Besonders bekannt ist der Polivoks für sein einzigartiges Filter, das nicht auf die damals übliche Bauweise setzt, sondern auf programmierbare Operationsverstärker, was ihm seinen berühmten rauen und aggressiven Sound verleiht. Diese unübliche Wahl ist ein Ergebnis der technischen Beschränkungen der sowjetischen Elektronikindustrie. Das zu der Zeit neuartige Filterdesign ermöglicht extreme Verzerrungen, die noch bis heute in der experimentellen Musik sehr geschätzt werden.

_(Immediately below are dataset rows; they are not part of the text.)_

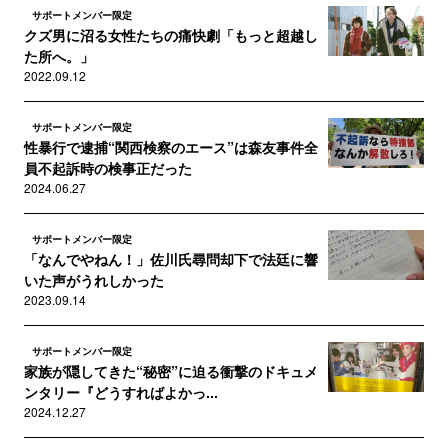
サポートメンバー限定
クズ男に沼る女性たちの痛快劇「もっと超越し
た所へ。」
2022.09.12
サポートメンバー限定
性暴行で逮捕“関西検察のエース”は森友事件全
員不起訴時の検事正だった
2024.06.27
サポートメンバー限定
「なんでやねん！」佐川氏尋問却下で法廷に響
いた声がうれしかった
2023.09.14
サポートメンバー限定
家族が隠してきた“秘密”に迫る衝撃のドキュメ
ンタリー『どうすればよかっ...
2024.12.27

Der analoge Synthesizer verfügt über zwei VCOs (englisch für spannungsgesteuerter Oszillator), schleifenfähige Hüllkurven und einen duophonen Modus, wodurch das Spielen von zwei Tönen gleichzeitig möglich ist. Trotz seiner technischen Einschränkungen wird der Polivoks für seine Vielseitigkeit und Robustheit geschätzt, auch wenn die Verarbeitung und insbesondere auch die Qualität der Tastatur oft als unzuverlässig gilt. Das äußere Design des Polivoks spiegelt den industriellen Charakter der Sowjetunion wider.
Wenn du mehr zum Formanta Polivoks wissen möchtest, findest du hier unseren Vintage-Beitrag.

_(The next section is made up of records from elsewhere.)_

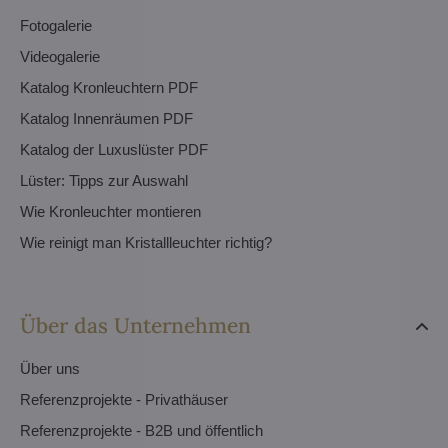
Fotogalerie
Videogalerie
Katalog Kronleuchtern PDF
Katalog Innenräumen PDF
Katalog der Luxuslüster PDF
Lüster: Tipps zur Auswahl
Wie Kronleuchter montieren
Wie reinigt man Kristallleuchter richtig?
Über das Unternehmen
Über uns
Referenzprojekte - Privathäuser
Referenzprojekte - B2B und öffentlich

Ein Blick auf den Software Synthesizer Atomika
Eines vorab: Cherry Audios Atomika ist nicht nur eine softwarebasierte Nachbildung des analogen Polivoks, sondern eher eine Weiterentwicklung. Die Charakteristik des knapp 40 Jahre alten Synthesizers bleibt bei Atomika zwar bestehen, bekommt aber durch hinzugefügte technische Erweiterungen mehr Möglichkeiten, die vor allem in Sachen Klang und Live-Performance eine Steigerung sind. Auf diese Art und Weise schafft Cherry Audio in Zusammenarbeit mit dem renommierten DSP-Ingenieur Mark Barton eine moderne Software-Lösung mit analogem Klang und präziser Klangverfeinerung für alle Musikfreunde.

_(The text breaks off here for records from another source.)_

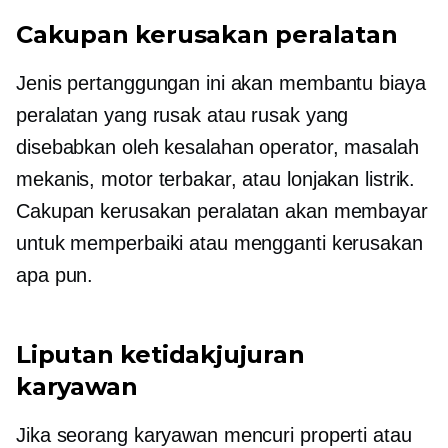
Cakupan kerusakan peralatan
Jenis pertanggungan ini akan membantu biaya
peralatan yang rusak atau rusak yang
disebabkan oleh kesalahan operator, masalah
mekanis, motor terbakar, atau lonjakan listrik.
Cakupan kerusakan peralatan akan membayar
untuk memperbaiki atau mengganti kerusakan
apa pun.
Liputan ketidakjujuran
karyawan
Jika seorang karyawan mencuri properti atau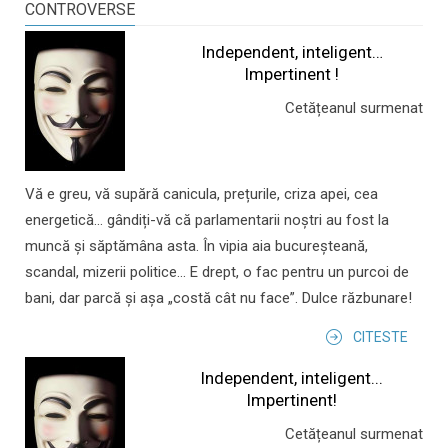
CONTROVERSE
Independent, inteligent…
Impertinent !
Cetățeanul surmenat
Vă e greu, vă supără canicula, prețurile, criza apei, cea
energetică... gândiți-vă că parlamentarii noștri au fost la
muncă și săptămâna asta. În vipia aia bucureșteană,
scandal, mizerii politice... E drept, o fac pentru un purcoi de
bani, dar parcă și așa „costă cât nu face”. Dulce răzbunare!
CITESTE
Independent, inteligent...
Impertinent!
Cetățeanul surmenat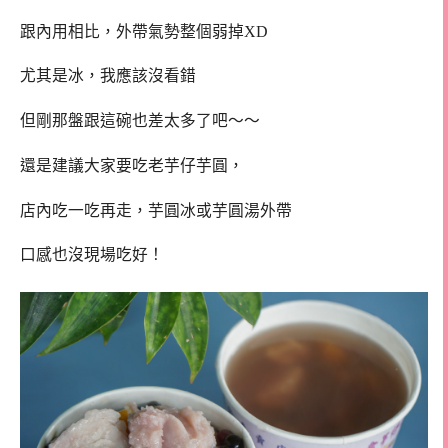
跟內用相比，外帶氣勢整個弱掉XD
尤其是冰，我應該沒看錯
但剛那盤跟這碗也差太多了吧～～
還是建議大家要吃老芋仔芋圓，
店內吃一吃再走，芋圓冰或芋圓湯外帶
口感也沒現場吃好！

Benutzeroberfläche und Bedienung
Generell ist die Benutzeroberfläche von Atomika übersichtlich und modern gestaltet, aber auch mit einem Augenzwinkern an die Vergangenheit versehen: Optional können die Beschriftungen der einzelnen Regler und Bedienelemente in kyrillischer Schrift angezeigt werden. Es gibt außerdem eine Zoom-Funktion, die besonders in komplexeren Projekten nützlich ist, um den Überblick zu behalten. Für Nutzer mit wenig Platz auf dem Bildschirm lässt sich die Klaviatur auf Knopfdruck ausblenden.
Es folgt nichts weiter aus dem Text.